## TASK ITEM
The entries below need to be written out exactly, with no pictures included.

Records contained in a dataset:
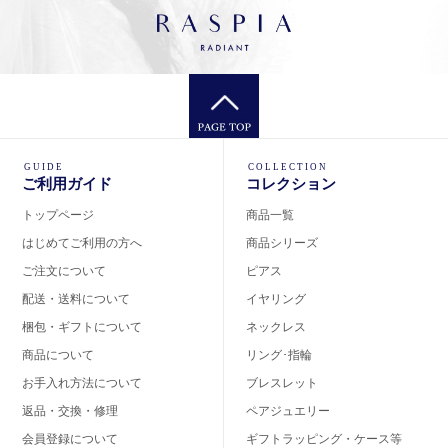
GUIDE
COLLECTION
ご利用ガイド
コレクション
トップページ
商品一覧
はじめてご利用の方へ
商品シリーズ
ご注文について
ピアス
配送・送料について
イヤリング
梱包・ギフトについて
ネックレス
商品について
リング･指輪
お手入れ方法について
ブレスレット
返品・交換・修理
ペアジュエリー
会員登録について
ギフトラッピング・ケース等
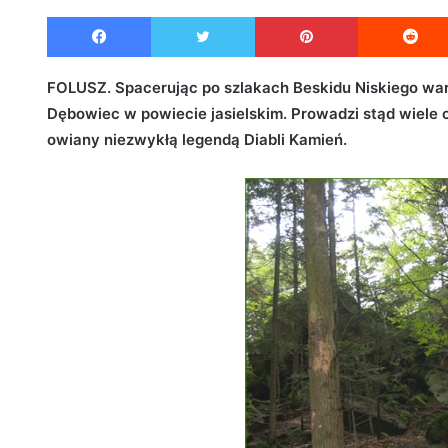
e
Facebook
Twitter
Pinterest
n
d
a
FOLUSZ. Spacerując po szlakach Beskidu Niskiego war
n
Dębowiec w powiecie jasielskim. Prowadzi stąd wiele 
e
owiany niezwykłą legendą Diabli Kamień.
m
a
i
l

## ANSWER
GUIDE
COLLECTION
ご利用ガイド
コレクション
トップページ
商品一覧
はじめてご利用の方へ
商品シリーズ
ご注文について
ピアス
配送・送料について
イヤリング
梱包・ギフトについて
ネックレス
商品について
リング･指輪
お手入れ方法について
ブレスレット
返品・交換・修理
ペアジュエリー
会員登録について
ギフトラッピング・ケース等
e
Facebook
Twitter
Pinterest
n
d
a
FOLUSZ. Spacerując po szlakach Beskidu Niskiego war
n
Dębowiec w powiecie jasielskim. Prowadzi stąd wiele 
e
owiany niezwykłą legendą Diabli Kamień.
m
a
i
l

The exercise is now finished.